→ **Exercise details**
Can you retype only the lines from the one with "atingindo a máxima de" through the final line of the material, exactly as given?

→ **Extracted records**
□ □ □
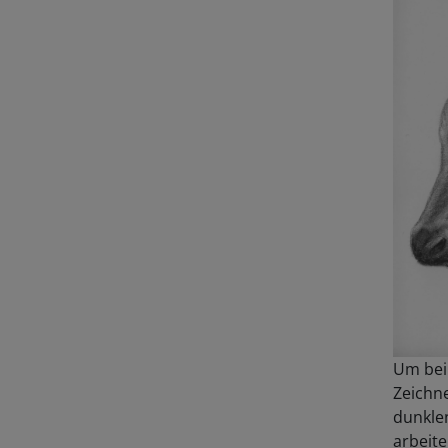
Um bei
Zeichn
dunkle
arbeit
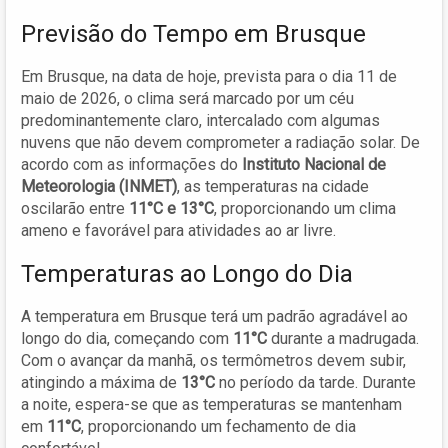
Previsão do Tempo em Brusque
Em Brusque, na data de hoje, prevista para o dia 11 de
maio de 2026, o clima será marcado por um céu
predominantemente claro, intercalado com algumas
nuvens que não devem comprometer a radiação solar. De
acordo com as informações do
Instituto Nacional de
Meteorologia (INMET)
, as temperaturas na cidade
oscilarão entre
11°C e 13°C
, proporcionando um clima
ameno e favorável para atividades ao ar livre.
Temperaturas ao Longo do Dia
A temperatura em Brusque terá um padrão agradável ao
longo do dia, começando com
11°C
durante a madrugada.
Com o avançar da manhã, os termômetros devem subir,
atingindo a máxima de
13°C
no período da tarde. Durante
a noite, espera-se que as temperaturas se mantenham
em
11°C
, proporcionando um fechamento de dia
□ □ □
→ **Written reply**
atingindo a máxima de
13°C
no período da tarde. Durante
a noite, espera-se que as temperaturas se mantenham
em
11°C
, proporcionando um fechamento de dia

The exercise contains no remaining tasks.